The choice unfortunately seems to correlate with the person's age. Younger generations will have no trouble treating LLMs as actually intelligent. Yet another example of "Science progresses one funeral at a time.”
Definitely a "citation needed" moment I think. Friday, I was with a
lot of 12 year olds all firmly of the opinion that it's a "way to get
intelligence/information" but it's not actually intelligent. (FWIW
in UK they say "for real life intelligent") I noted this distinction.
Or rather, I noted because that's what they're taught. So teachers,
naturally pass on the commonsense position that "it's still just a
computer". That means waiting for funerals will not settle the matter
either. That's not to say a significant sect of more credulous "AI
worshippers" will not emerge.
There was a paper a while back on AI usage at work among engineers and it was very strongly correlated to age. This is not surprising, technology adoption is always very dependent on age. (None of this tells you if the technology is a net good)

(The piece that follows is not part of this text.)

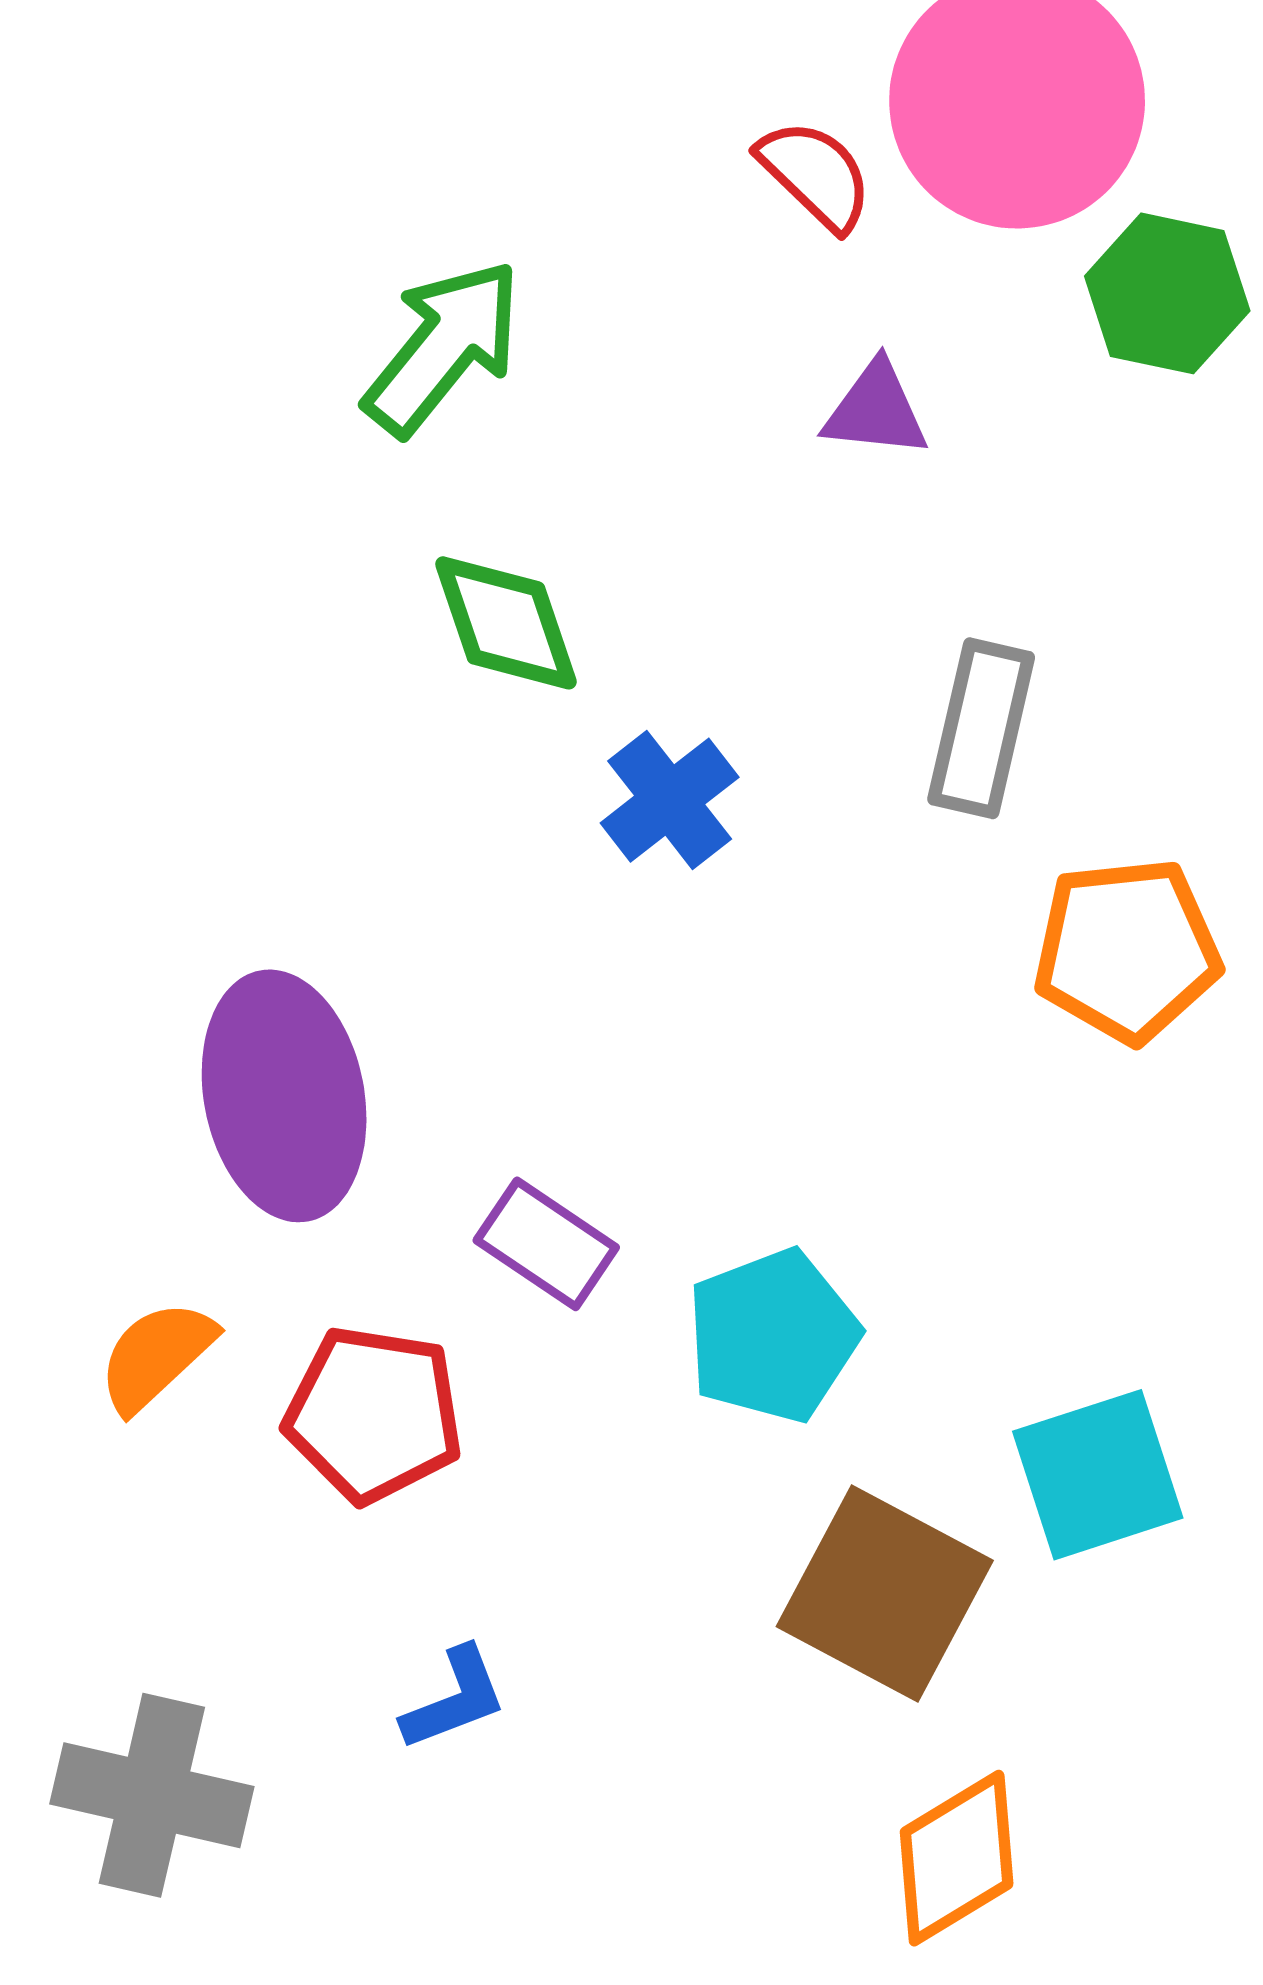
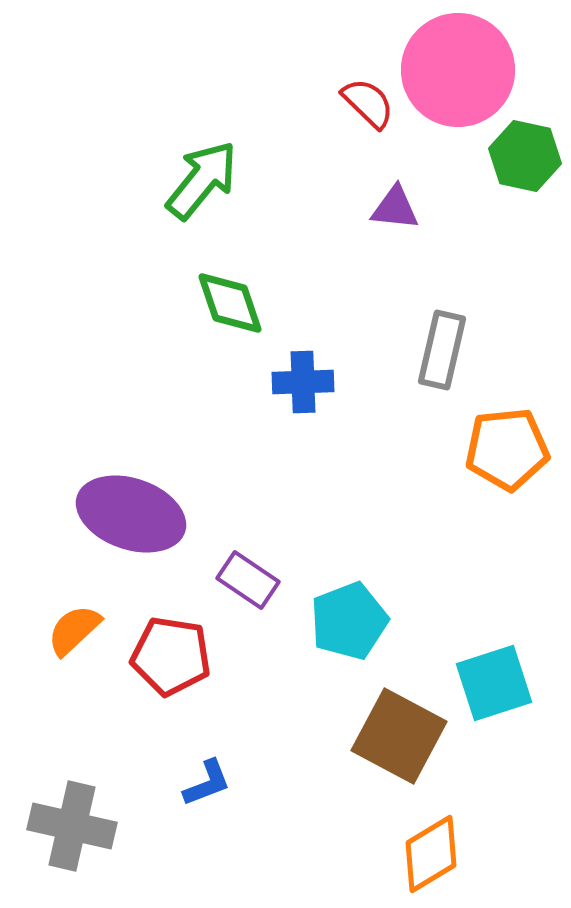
blue cross: (670, 800) -> (303, 382), turned 36
purple ellipse: (284, 1096) -> (131, 514), turned -60

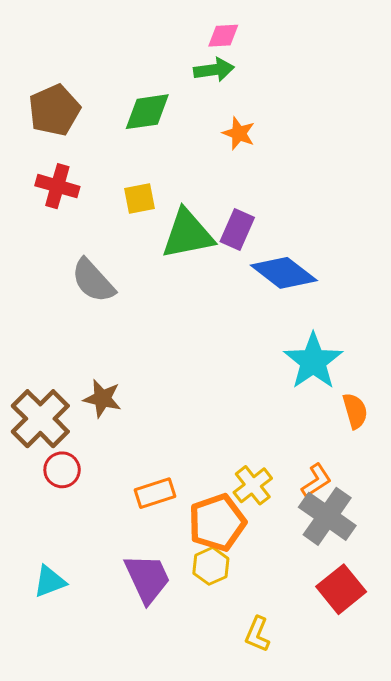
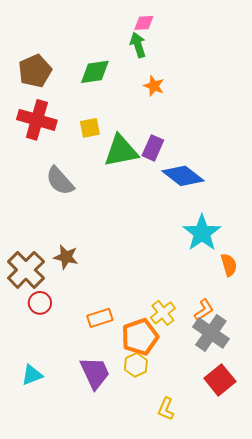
green arrow: (214, 70) -> (138, 45), turned -100
red cross: (57, 186) -> (37, 120), size x1.4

There are more claims like this about what language models can't do "because they just predict the next token". This line of reasoning, while superficially plausible, holds a lot of assumptions that have been questioned. The heavy lifting here is done by the word "just" - if you can correctly predict the next token in every situation (including novel challenges), does that not require an excellent world model - somehow explicitly reflected in the weights? This is not a settled question but the last few years of LLM success have been completely on the side of those who think that token prediction is quite general.
The material also makes several comparisons to human intelligence, and while it is obvious that humans are different from language models we do not really understand the emergence of all the things that are claimed to be "impossible" for the machine to have in humans (consciousness, morality, etc), it just so happens we are all human so we all agree we have it. Furthermore, it is not clear to me that something can only be called 'intelligent' if it perfectly mimics humans in every way. This is maybe just human bias to our own experience and risks a "submarines can't swim" debate which is really about language.
Many of these philosophical objections have been questioned by people in the field and more importantly by the rapid progress of the models in tasks they were supposed to be incapable of performing according to philosophical objectors. The last few years, every time somebody claims models "can't do X" a new model is released and lo and behold, X is now easy and solved. (If you read a 6 month old paper of impossible benchmarks, expect 75% to be already solved). In fact, benchmark satuation is a problem now. In other words, the goalposts are having trouble keeping up, despite moving at high speed.
I don't think you are doing the general public any service by simply claiming that it is a lot of hype and marketing, these models are really advancing rapidly and nobody really knows where it will end. The philosophical objections seem to be rather weak and are in rapid retreat with every new model, on the other hand the argument in favor of further progress is just "we had progress so far by scaling, if we keep scaling surely we will have more progress" (induction). This is not a strong guarantee of further progress.
The claim that the labs are 'marketing geniuses" for realising language models as chat instead of autocomplete (which they "really" are according to the text - what does that mean?) also seems a bit silly given the obvious utility of the models is already much higher than 'autocomplete'. This seems to be another instance of the common bias that a model that "just" predicts the next token is not allowed to be as succesful as it clearly is in all kinds of tasks.
I don't think a lot of these opinions are particularly well founded and they probably should not be presented in entry level material as if they are facts.
Edit: just to add a positive note, I do think it is extremely useful to educate people on the reliability problem, which is surely going to lead to lots of problems in the wrong hands.